(Collection entries)
○ ○ ○ ○ ○ ○ ○

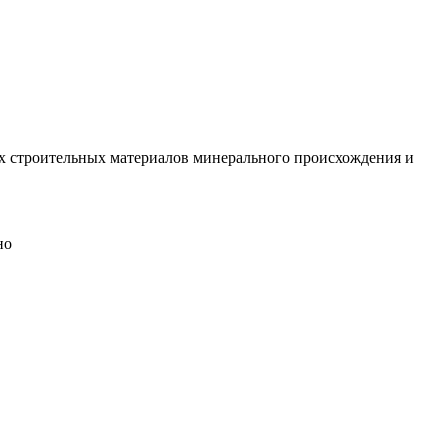
ых строительных материалов минерального происхождения и
но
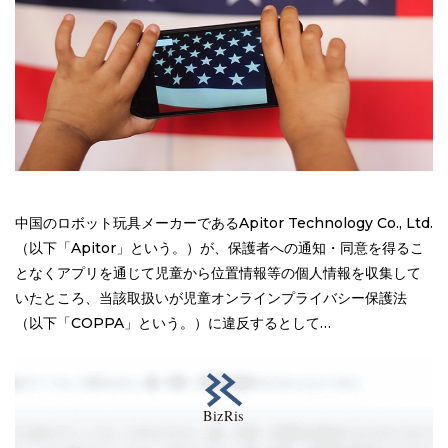
中国のロボット玩具メーカーであるApitor Technology Co., Ltd.
（以下「Apitor」という。）が、保護者への通知・同意を得るこ
となくアプリを通じて児童から位置情報等の個人情報を収集して
いたところ、当該取扱いが児童オンラインプライバシー保護法
（以下「COPPA」という。）に違反するとして…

○ ○ ○ ○ ○ ○ ○

Task prompt:
Every line in the data above needs to be given again exactly, pictures aside.

Solution:
ых строительных материалов минерального происхождения и
но
中国のロボット玩具メーカーであるApitor Technology Co., Ltd.
（以下「Apitor」という。）が、保護者への通知・同意を得るこ
となくアプリを通じて児童から位置情報等の個人情報を収集して
いたところ、当該取扱いが児童オンラインプライバシー保護法
（以下「COPPA」という。）に違反するとして…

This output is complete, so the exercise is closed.